RECORD EXCERPTS Start Marker
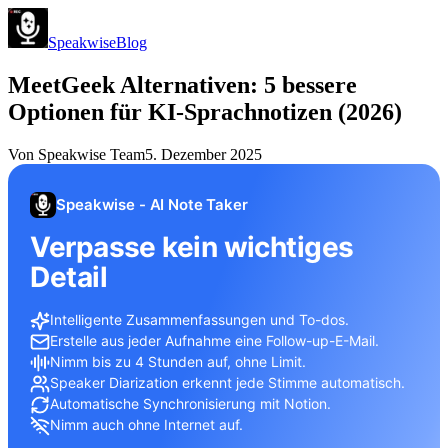
Speakwise
Blog
MeetGeek Alternativen: 5 bessere
Optionen für KI-Sprachnotizen (2026)
Von
Speakwise Team
5. Dezember 2025
Speakwise - AI Note Taker
Verpasse kein wichtiges
Detail
Intelligente Zusammenfassungen und To-dos.
Erstelle aus jeder Aufnahme eine Follow-up-E-Mail.
Nimm bis zu 4 Stunden auf, ohne Limit.
Speaker Diarization erkennt jede Stimme automatisch.
Automatische Synchronisierung mit Notion.
Nimm auch ohne Internet auf.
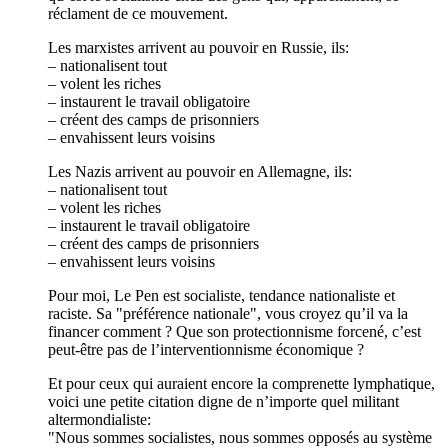
réclament de ce mouvement.
Les marxistes arrivent au pouvoir en Russie, ils:
– nationalisent tout
– volent les riches
– instaurent le travail obligatoire
– créent des camps de prisonniers
– envahissent leurs voisins
Les Nazis arrivent au pouvoir en Allemagne, ils:
– nationalisent tout
– volent les riches
– instaurent le travail obligatoire
– créent des camps de prisonniers
– envahissent leurs voisins
Pour moi, Le Pen est socialiste, tendance nationaliste et
raciste. Sa "préférence nationale", vous croyez qu’il va la
financer comment ? Que son protectionnisme forcené, c’est
peut-être pas de l’interventionnisme économique ?
Et pour ceux qui auraient encore la comprenette lymphatique,
voici une petite citation digne de n’importe quel militant
altermondialiste:
"Nous sommes socialistes, nous sommes opposés au système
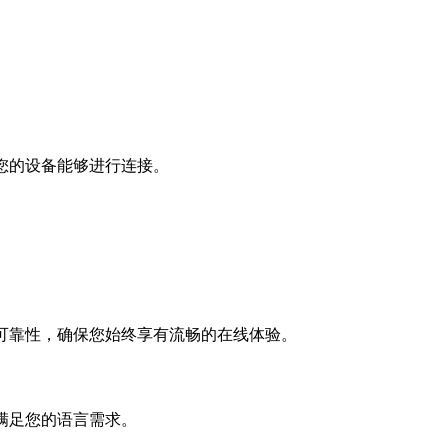
您的设备能够进行连接。
。
可靠性，确保您始终享有流畅的在线体验。
满足您的语言需求。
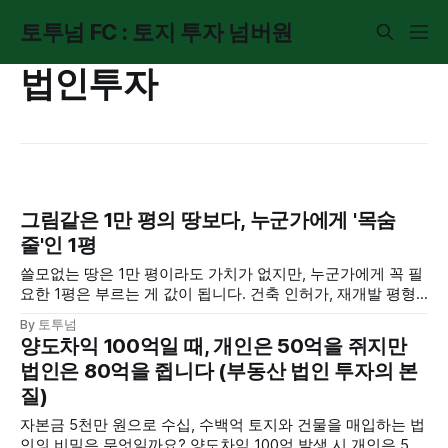
토투넘 FC : 토지 투자 넘버원
법인투자
그림같은 1만 평의 땅보다, 누군가에게 '목숨
줄'인 1평
쓸모없는 땅은 1만 평이라도 가치가 없지만, 누군가에게 꼭 필
요한 1평은 부르는 게 값이 됩니다. 건축 인허가, 재개발 평형
배정 등 '단 한 명'의 수요자를 공략하여 큰 수익을 내는 부동산
By 토투넘
틈새 전략을 공개합니다.
양도차익 100억일 때, 개인은 50억을 쥐지만
법인은 80억을 쥡니다 (부동산 법인 투자의 본
질)
자본금 5천만 원으로 수십, 수백억 토지와 건물을 매입하는 법
인의 비밀은 무엇일까요? 양도차익 100억 발생 시 개인은 50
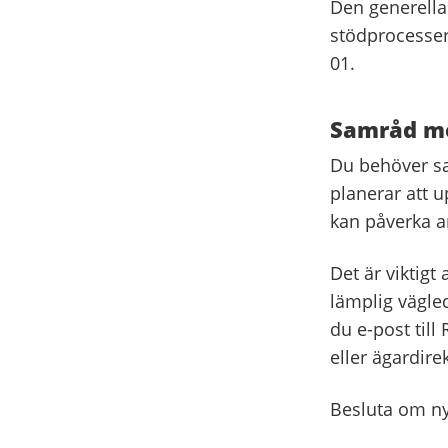
Den generella 
stödprocesser
01.
Samråd me
Du behöver sa
planerar att u
kan påverka a
Det är viktigt
lämplig vägled
du e-post til
eller ägardirek
Besluta om ny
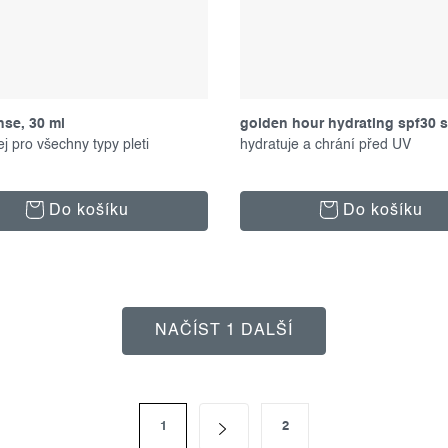
nse, 30 ml
golden hour hydrating spf30 s
lej pro všechny typy pleti
g
hydratuje a chrání před UV
Do košíku
Do košíku
NAČÍST 1 DALŠÍ
1
2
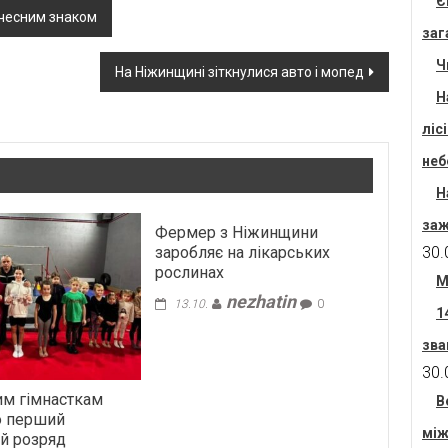
Є
чесним знаком
заг
Ч
На Ніжинщині зіткнулися авто і мопед
Н
ліс
неб
Н
заж
Фермер з Ніжинщини
заробляє на лікарських
30.
рослинах
М
nezhatin
13.10.
0
1
зва
30.
им гімнасткам
В
о перший
між
й розряд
RECORD EXCERPTS End Marker
#### EXERCISE DETAILS
Write the records above out again word for word, skipping each picture.

#### PROBLEM SOLUTION
Speakwise
Blog
MeetGeek Alternativen: 5 bessere
Optionen für KI-Sprachnotizen (2026)
Von
Speakwise Team
5. Dezember 2025
Speakwise - AI Note Taker
Verpasse kein wichtiges
Detail
Intelligente Zusammenfassungen und To-dos.
Erstelle aus jeder Aufnahme eine Follow-up-E-Mail.
Nimm bis zu 4 Stunden auf, ohne Limit.
Speaker Diarization erkennt jede Stimme automatisch.
Automatische Synchronisierung mit Notion.
Nimm auch ohne Internet auf.
réclament de ce mouvement.
Les marxistes arrivent au pouvoir en Russie, ils:
– nationalisent tout
– volent les riches
– instaurent le travail obligatoire
– créent des camps de prisonniers
– envahissent leurs voisins
Les Nazis arrivent au pouvoir en Allemagne, ils:
– nationalisent tout
– volent les riches
– instaurent le travail obligatoire
– créent des camps de prisonniers
– envahissent leurs voisins
Pour moi, Le Pen est socialiste, tendance nationaliste et
raciste. Sa "préférence nationale", vous croyez qu’il va la
financer comment ? Que son protectionnisme forcené, c’est
peut-être pas de l’interventionnisme économique ?
Et pour ceux qui auraient encore la comprenette lymphatique,
voici une petite citation digne de n’importe quel militant
altermondialiste:
"Nous sommes socialistes, nous sommes opposés au système
您的设备能够进行连接。
。
可靠性，确保您始终享有流畅的在线体验。
满足您的语言需求。
토투넘 FC : 토지 투자 넘버원
법인투자
그림같은 1만 평의 땅보다, 누군가에게 '목숨
줄'인 1평
쓸모없는 땅은 1만 평이라도 가치가 없지만, 누군가에게 꼭 필
요한 1평은 부르는 게 값이 됩니다. 건축 인허가, 재개발 평형
배정 등 '단 한 명'의 수요자를 공략하여 큰 수익을 내는 부동산
By 토투넘
틈새 전략을 공개합니다.
양도차익 100억일 때, 개인은 50억을 쥐지만
법인은 80억을 쥡니다 (부동산 법인 투자의 본
질)
자본금 5천만 원으로 수십, 수백억 토지와 건물을 매입하는 법
인의 비밀은 무엇일까요? 양도차익 100억 발생 시 개인은 50
Den generella 
stödprocesser
01.
Samråd me
Du behöver sa
planerar att u
kan påverka a
Det är viktigt
lämplig vägled
du e-post til
eller ägardirek
Besluta om ny
nse, 30 ml
golden hour hydrating spf30 s
lej pro všechny typy pleti
g
hydratuje a chrání před UV
Do košíku
Do košíku
NAČÍST 1 DALŠÍ
1
2
Є
чесним знаком
заг
Ч
На Ніжинщині зіткнулися авто і мопед
Н
ліс
неб
Н
заж
Фермер з Ніжинщини
заробляє на лікарських
30.
рослинах
М
nezhatin
13.10.
0
1
зва
30.
им гімнасткам
В
о перший
між
й розряд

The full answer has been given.